■ **Directions for this task**: Look through the data for the string "символический". Copy every line where it is found.

(Dataset entries)
──────────
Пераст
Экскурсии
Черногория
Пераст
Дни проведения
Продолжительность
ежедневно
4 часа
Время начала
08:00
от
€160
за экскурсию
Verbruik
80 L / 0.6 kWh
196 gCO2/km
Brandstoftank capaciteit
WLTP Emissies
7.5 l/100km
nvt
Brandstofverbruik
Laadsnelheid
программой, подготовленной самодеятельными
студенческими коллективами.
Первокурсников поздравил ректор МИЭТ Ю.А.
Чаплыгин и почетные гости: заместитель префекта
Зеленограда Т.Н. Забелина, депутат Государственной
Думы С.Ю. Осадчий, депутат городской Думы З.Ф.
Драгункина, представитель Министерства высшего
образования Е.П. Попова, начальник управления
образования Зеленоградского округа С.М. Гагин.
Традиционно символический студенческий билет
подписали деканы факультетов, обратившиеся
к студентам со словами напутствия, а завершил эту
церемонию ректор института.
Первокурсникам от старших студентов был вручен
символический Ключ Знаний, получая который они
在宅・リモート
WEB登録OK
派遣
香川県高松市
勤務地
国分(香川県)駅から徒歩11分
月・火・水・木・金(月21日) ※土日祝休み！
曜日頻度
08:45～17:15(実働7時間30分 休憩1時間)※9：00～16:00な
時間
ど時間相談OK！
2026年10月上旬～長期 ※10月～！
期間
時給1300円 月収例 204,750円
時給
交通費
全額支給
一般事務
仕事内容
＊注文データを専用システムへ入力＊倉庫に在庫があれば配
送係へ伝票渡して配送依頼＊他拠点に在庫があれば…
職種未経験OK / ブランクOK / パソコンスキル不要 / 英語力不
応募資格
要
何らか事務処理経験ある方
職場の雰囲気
──────────
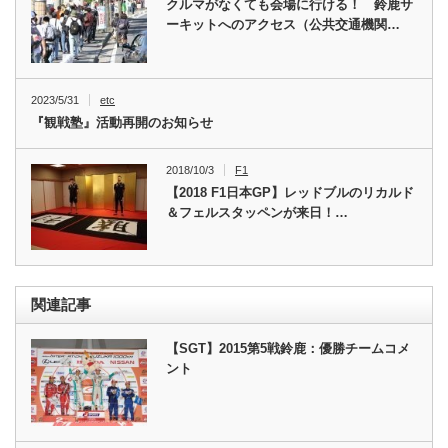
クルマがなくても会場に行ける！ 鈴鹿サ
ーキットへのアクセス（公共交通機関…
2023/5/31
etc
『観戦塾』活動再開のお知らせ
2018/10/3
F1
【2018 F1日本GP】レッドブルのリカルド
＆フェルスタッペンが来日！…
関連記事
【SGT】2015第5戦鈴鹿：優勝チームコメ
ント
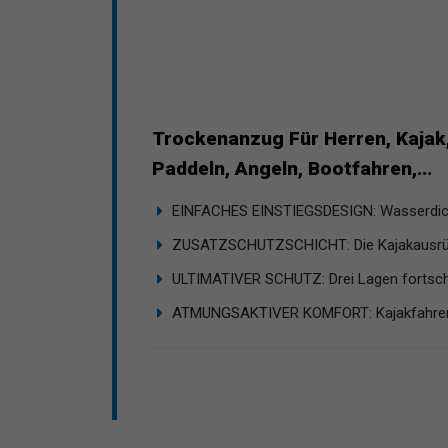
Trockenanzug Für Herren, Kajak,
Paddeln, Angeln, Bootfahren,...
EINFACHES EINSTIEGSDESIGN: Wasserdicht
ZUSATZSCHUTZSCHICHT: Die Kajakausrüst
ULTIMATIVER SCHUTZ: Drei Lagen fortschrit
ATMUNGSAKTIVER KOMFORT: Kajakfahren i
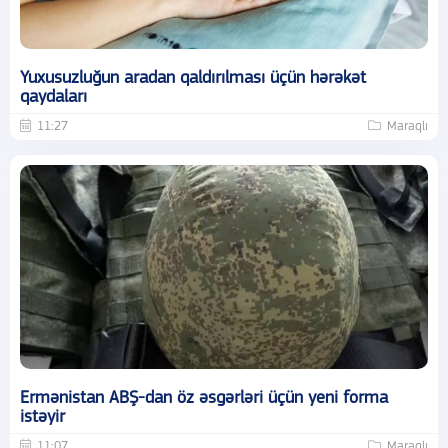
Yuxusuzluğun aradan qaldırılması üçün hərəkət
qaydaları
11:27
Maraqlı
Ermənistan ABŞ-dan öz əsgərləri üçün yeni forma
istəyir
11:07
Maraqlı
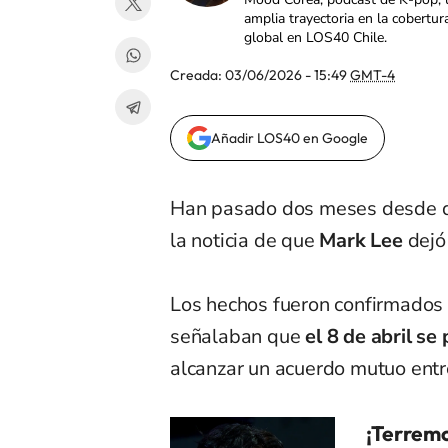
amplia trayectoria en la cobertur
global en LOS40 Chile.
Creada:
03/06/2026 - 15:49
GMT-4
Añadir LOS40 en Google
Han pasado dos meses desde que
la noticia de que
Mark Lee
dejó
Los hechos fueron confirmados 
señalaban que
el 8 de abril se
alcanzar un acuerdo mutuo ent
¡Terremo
──────────
■ **Finished exercise**:
Традиционно символический студенческий билет
символический Ключ Знаний, получая который они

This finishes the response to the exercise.